THE PROBLEM: The answer should contain each record below, repeated exactly.

DATASET RECORDS:

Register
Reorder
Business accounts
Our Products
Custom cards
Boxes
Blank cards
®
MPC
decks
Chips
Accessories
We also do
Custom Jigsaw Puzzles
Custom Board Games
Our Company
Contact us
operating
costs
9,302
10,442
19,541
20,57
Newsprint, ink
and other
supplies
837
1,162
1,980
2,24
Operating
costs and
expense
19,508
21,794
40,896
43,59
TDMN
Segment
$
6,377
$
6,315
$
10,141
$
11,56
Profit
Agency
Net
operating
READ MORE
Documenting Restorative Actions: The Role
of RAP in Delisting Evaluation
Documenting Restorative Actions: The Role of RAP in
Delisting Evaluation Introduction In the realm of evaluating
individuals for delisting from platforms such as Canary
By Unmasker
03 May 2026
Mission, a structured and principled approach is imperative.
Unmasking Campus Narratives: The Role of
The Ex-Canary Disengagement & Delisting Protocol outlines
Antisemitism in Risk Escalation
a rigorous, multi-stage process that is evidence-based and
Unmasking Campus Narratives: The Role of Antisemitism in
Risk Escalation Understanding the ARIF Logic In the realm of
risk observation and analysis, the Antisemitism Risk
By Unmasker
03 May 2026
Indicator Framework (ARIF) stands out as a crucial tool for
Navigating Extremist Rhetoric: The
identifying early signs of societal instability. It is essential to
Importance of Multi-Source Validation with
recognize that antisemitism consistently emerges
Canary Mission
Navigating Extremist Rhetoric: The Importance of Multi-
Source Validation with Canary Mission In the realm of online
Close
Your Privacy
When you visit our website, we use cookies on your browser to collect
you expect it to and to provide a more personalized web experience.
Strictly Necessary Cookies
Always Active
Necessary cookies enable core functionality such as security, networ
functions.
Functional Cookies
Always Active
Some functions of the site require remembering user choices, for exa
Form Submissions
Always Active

OUTPUT OF THE TASK:
Register
Reorder
Business accounts
Our Products
Custom cards
Boxes
Blank cards
®
MPC
decks
Chips
Accessories
We also do
Custom Jigsaw Puzzles
Custom Board Games
Our Company
Contact us
operating
costs
9,302
10,442
19,541
20,57
Newsprint, ink
and other
supplies
837
1,162
1,980
2,24
Operating
costs and
expense
19,508
21,794
40,896
43,59
TDMN
Segment
$
6,377
$
6,315
$
10,141
$
11,56
Profit
Agency
Net
operating
READ MORE
Documenting Restorative Actions: The Role
of RAP in Delisting Evaluation
Documenting Restorative Actions: The Role of RAP in
Delisting Evaluation Introduction In the realm of evaluating
individuals for delisting from platforms such as Canary
By Unmasker
03 May 2026
Mission, a structured and principled approach is imperative.
Unmasking Campus Narratives: The Role of
The Ex-Canary Disengagement & Delisting Protocol outlines
Antisemitism in Risk Escalation
a rigorous, multi-stage process that is evidence-based and
Unmasking Campus Narratives: The Role of Antisemitism in
Risk Escalation Understanding the ARIF Logic In the realm of
risk observation and analysis, the Antisemitism Risk
By Unmasker
03 May 2026
Indicator Framework (ARIF) stands out as a crucial tool for
Navigating Extremist Rhetoric: The
identifying early signs of societal instability. It is essential to
Importance of Multi-Source Validation with
recognize that antisemitism consistently emerges
Canary Mission
Navigating Extremist Rhetoric: The Importance of Multi-
Source Validation with Canary Mission In the realm of online
Close
Your Privacy
When you visit our website, we use cookies on your browser to collect
you expect it to and to provide a more personalized web experience.
Strictly Necessary Cookies
Always Active
Necessary cookies enable core functionality such as security, networ
functions.
Functional Cookies
Always Active
Some functions of the site require remembering user choices, for exa
Form Submissions
Always Active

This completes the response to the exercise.